For the word "Mycond", find each line in the entries where it occurs and copy that line.
── EXERCISE DATA ──
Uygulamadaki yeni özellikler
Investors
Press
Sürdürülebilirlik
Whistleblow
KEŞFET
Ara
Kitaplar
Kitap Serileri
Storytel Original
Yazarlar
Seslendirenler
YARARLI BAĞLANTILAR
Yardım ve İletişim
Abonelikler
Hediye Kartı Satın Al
───
── EXERCISE DATA ──
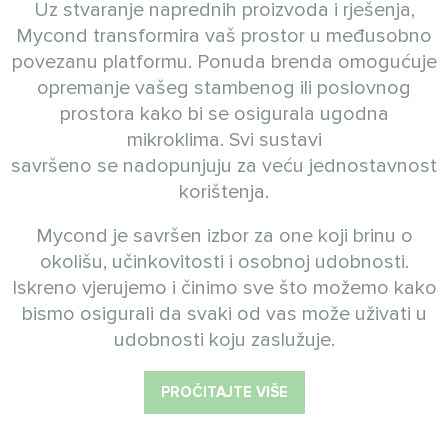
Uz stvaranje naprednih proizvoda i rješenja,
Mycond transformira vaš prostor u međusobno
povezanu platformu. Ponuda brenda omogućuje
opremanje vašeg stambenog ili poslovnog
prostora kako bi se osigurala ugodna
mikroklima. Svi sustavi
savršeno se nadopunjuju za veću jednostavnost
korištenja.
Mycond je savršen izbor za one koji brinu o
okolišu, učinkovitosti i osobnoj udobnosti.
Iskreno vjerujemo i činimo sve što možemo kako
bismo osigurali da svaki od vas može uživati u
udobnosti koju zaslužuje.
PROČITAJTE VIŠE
───
§ **RESULT**:
Mycond transformira vaš prostor u međusobno
Mycond je savršen izbor za one koji brinu o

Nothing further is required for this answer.